(Document layout analysis data)
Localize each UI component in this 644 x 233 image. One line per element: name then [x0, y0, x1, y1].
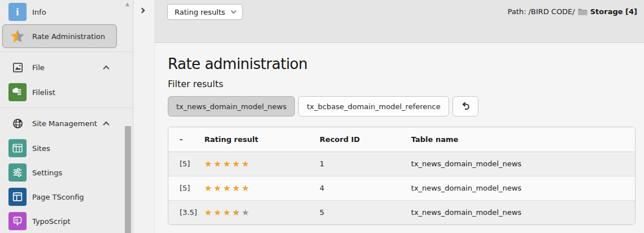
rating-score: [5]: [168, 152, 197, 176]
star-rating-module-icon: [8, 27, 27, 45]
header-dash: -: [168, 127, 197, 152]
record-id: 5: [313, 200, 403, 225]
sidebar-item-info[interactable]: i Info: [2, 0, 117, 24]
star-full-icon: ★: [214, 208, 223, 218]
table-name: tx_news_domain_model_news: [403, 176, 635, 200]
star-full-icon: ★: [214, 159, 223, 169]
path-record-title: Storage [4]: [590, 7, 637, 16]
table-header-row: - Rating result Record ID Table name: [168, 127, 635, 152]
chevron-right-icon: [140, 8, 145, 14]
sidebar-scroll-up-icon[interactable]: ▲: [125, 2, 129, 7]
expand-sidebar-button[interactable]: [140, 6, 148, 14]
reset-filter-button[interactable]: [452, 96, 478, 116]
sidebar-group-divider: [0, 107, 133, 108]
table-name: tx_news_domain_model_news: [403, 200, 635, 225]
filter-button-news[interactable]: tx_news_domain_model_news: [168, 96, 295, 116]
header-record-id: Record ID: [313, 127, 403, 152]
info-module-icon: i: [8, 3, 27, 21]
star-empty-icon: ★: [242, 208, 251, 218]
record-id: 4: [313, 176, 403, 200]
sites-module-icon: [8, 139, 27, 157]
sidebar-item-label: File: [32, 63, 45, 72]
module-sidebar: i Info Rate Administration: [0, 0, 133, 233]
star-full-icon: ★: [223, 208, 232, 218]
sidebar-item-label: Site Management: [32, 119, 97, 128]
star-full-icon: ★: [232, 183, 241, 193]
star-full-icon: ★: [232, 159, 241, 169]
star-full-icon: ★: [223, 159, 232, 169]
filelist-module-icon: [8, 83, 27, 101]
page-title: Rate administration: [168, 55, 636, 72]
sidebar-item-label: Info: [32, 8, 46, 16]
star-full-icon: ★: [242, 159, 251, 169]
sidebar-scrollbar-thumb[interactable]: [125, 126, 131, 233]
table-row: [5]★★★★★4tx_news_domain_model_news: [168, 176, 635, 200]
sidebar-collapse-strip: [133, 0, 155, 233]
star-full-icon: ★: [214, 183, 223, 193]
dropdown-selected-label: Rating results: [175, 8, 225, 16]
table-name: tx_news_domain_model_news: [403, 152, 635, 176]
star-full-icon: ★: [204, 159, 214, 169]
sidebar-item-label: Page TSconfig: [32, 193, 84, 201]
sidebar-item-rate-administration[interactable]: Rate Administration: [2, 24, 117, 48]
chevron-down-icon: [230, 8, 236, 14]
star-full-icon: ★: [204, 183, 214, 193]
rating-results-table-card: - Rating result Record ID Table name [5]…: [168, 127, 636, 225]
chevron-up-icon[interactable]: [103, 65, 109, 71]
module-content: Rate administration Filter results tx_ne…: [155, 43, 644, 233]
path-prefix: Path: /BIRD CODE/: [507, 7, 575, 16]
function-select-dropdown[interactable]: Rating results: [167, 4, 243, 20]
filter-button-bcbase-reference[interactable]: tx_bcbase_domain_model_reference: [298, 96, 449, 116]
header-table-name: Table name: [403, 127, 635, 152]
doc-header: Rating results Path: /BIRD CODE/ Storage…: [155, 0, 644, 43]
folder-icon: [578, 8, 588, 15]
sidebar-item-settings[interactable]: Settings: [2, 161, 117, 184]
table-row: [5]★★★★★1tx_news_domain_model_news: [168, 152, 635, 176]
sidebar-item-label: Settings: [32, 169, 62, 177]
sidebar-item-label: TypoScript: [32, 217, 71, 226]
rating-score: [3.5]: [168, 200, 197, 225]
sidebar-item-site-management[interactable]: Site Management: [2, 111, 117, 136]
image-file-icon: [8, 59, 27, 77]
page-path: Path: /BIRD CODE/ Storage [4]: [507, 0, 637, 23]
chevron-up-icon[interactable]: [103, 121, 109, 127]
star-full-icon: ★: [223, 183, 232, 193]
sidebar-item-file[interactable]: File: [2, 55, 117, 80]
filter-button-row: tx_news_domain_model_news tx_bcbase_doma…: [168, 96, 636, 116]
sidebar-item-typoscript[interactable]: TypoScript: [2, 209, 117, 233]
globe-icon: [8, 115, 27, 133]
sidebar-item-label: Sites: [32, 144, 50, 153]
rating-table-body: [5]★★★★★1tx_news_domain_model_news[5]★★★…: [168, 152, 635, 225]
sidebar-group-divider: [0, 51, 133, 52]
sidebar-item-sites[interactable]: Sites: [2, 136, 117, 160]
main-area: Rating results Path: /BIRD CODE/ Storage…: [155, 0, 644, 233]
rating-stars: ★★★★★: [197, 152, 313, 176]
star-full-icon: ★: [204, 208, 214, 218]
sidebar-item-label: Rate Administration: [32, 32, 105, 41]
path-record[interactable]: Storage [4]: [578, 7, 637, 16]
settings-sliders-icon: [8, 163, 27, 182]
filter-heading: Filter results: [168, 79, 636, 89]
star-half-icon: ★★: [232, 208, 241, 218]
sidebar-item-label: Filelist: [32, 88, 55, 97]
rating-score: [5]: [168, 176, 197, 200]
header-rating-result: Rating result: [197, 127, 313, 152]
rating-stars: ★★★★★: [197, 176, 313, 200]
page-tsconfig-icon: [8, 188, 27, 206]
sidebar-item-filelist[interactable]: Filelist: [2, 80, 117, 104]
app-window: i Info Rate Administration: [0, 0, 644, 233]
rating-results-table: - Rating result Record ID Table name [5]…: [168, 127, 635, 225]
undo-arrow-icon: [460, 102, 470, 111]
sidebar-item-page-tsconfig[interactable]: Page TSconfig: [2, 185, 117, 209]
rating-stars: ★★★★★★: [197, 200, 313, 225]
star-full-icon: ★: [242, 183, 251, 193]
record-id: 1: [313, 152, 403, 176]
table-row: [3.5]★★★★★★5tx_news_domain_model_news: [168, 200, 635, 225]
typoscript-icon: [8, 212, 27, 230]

> [GOAL OF THE EXERCISE]: Your copy should match the data exactly, apart from the images, which are dropped.

> [TASK RESULT]:
Localize each UI component in this 644 x 233 image. One line per element: name then [x0, y0, x1, y1].
rating-score: [5]: [168, 152, 197, 176]
star-rating-module-icon: [8, 27, 27, 45]
header-dash: -: [168, 127, 197, 152]
record-id: 5: [313, 200, 403, 225]
sidebar-item-info[interactable]: i Info: [2, 0, 117, 24]
star-full-icon: ★: [214, 208, 223, 218]
table-name: tx_news_domain_model_news: [403, 176, 635, 200]
star-full-icon: ★: [214, 159, 223, 169]
path-record-title: Storage [4]: [590, 7, 637, 16]
table-header-row: - Rating result Record ID Table name: [168, 127, 635, 152]
chevron-right-icon: [140, 8, 145, 14]
sidebar-scroll-up-icon[interactable]: ▲: [125, 2, 129, 7]
expand-sidebar-button[interactable]: [140, 6, 148, 14]
reset-filter-button[interactable]: [452, 96, 478, 116]
sidebar-group-divider: [0, 107, 133, 108]
table-name: tx_news_domain_model_news: [403, 200, 635, 225]
filter-button-news[interactable]: tx_news_domain_model_news: [168, 96, 295, 116]
header-record-id: Record ID: [313, 127, 403, 152]
info-module-icon: i: [8, 3, 27, 21]
star-empty-icon: ★: [242, 208, 251, 218]
record-id: 4: [313, 176, 403, 200]
sites-module-icon: [8, 139, 27, 157]
sidebar-item-label: File: [32, 63, 45, 72]
module-sidebar: i Info Rate Administration: [0, 0, 133, 233]
star-full-icon: ★: [223, 208, 232, 218]
sidebar-item-label: Site Management: [32, 119, 97, 128]
star-full-icon: ★: [232, 183, 241, 193]
star-full-icon: ★: [232, 159, 241, 169]
star-full-icon: ★: [223, 159, 232, 169]
filelist-module-icon: [8, 83, 27, 101]
page-title: Rate administration: [168, 55, 636, 72]
sidebar-item-label: Info: [32, 8, 46, 16]
star-full-icon: ★: [242, 159, 251, 169]
sidebar-scrollbar-thumb[interactable]: [125, 126, 131, 233]
table-row: [5]★★★★★4tx_news_domain_model_news: [168, 176, 635, 200]
sidebar-collapse-strip: [133, 0, 155, 233]
star-full-icon: ★: [214, 183, 223, 193]
dropdown-selected-label: Rating results: [175, 8, 225, 16]
table-name: tx_news_domain_model_news: [403, 152, 635, 176]
star-full-icon: ★: [204, 159, 214, 169]
sidebar-item-label: Page TSconfig: [32, 193, 84, 201]
sidebar-item-rate-administration[interactable]: Rate Administration: [2, 24, 117, 48]
chevron-down-icon: [230, 8, 236, 14]
star-full-icon: ★: [204, 183, 214, 193]
rating-results-table-card: - Rating result Record ID Table name [5]…: [168, 127, 636, 225]
chevron-up-icon[interactable]: [103, 65, 109, 71]
module-content: Rate administration Filter results tx_ne…: [155, 43, 644, 233]
path-prefix: Path: /BIRD CODE/: [507, 7, 575, 16]
function-select-dropdown[interactable]: Rating results: [167, 4, 243, 20]
filter-button-bcbase-reference[interactable]: tx_bcbase_domain_model_reference: [298, 96, 449, 116]
header-table-name: Table name: [403, 127, 635, 152]
doc-header: Rating results Path: /BIRD CODE/ Storage…: [155, 0, 644, 43]
folder-icon: [578, 8, 588, 15]
sidebar-item-settings[interactable]: Settings: [2, 161, 117, 184]
table-row: [5]★★★★★1tx_news_domain_model_news: [168, 152, 635, 176]
sidebar-item-label: Settings: [32, 169, 62, 177]
sidebar-item-label: TypoScript: [32, 217, 71, 226]
rating-score: [3.5]: [168, 200, 197, 225]
sidebar-item-site-management[interactable]: Site Management: [2, 111, 117, 136]
image-file-icon: [8, 59, 27, 77]
page-path: Path: /BIRD CODE/ Storage [4]: [507, 0, 637, 23]
chevron-up-icon[interactable]: [103, 121, 109, 127]
star-full-icon: ★: [223, 183, 232, 193]
sidebar-item-file[interactable]: File: [2, 55, 117, 80]
filter-button-row: tx_news_domain_model_news tx_bcbase_doma…: [168, 96, 636, 116]
sidebar-item-typoscript[interactable]: TypoScript: [2, 209, 117, 233]
globe-icon: [8, 115, 27, 133]
sidebar-item-label: Sites: [32, 144, 50, 153]
rating-table-body: [5]★★★★★1tx_news_domain_model_news[5]★★★…: [168, 152, 635, 225]
sidebar-group-divider: [0, 51, 133, 52]
sidebar-item-sites[interactable]: Sites: [2, 136, 117, 160]
main-area: Rating results Path: /BIRD CODE/ Storage…: [155, 0, 644, 233]
rating-stars: ★★★★★: [197, 152, 313, 176]
star-full-icon: ★: [204, 208, 214, 218]
sidebar-item-label: Rate Administration: [32, 32, 105, 41]
path-record[interactable]: Storage [4]: [578, 7, 637, 16]
settings-sliders-icon: [8, 163, 27, 182]
filter-heading: Filter results: [168, 79, 636, 89]
star-half-icon: ★★: [232, 208, 241, 218]
sidebar-item-label: Filelist: [32, 88, 55, 97]
rating-score: [5]: [168, 176, 197, 200]
header-rating-result: Rating result: [197, 127, 313, 152]
rating-stars: ★★★★★: [197, 176, 313, 200]
page-tsconfig-icon: [8, 188, 27, 206]
sidebar-item-filelist[interactable]: Filelist: [2, 80, 117, 104]
app-window: i Info Rate Administration: [0, 0, 644, 233]
rating-results-table: - Rating result Record ID Table name [5]…: [168, 127, 635, 225]
undo-arrow-icon: [460, 102, 470, 111]
sidebar-item-page-tsconfig[interactable]: Page TSconfig: [2, 185, 117, 209]
rating-stars: ★★★★★★: [197, 200, 313, 225]
star-full-icon: ★: [242, 183, 251, 193]
record-id: 1: [313, 152, 403, 176]
table-row: [3.5]★★★★★★5tx_news_domain_model_news: [168, 200, 635, 225]
typoscript-icon: [8, 212, 27, 230]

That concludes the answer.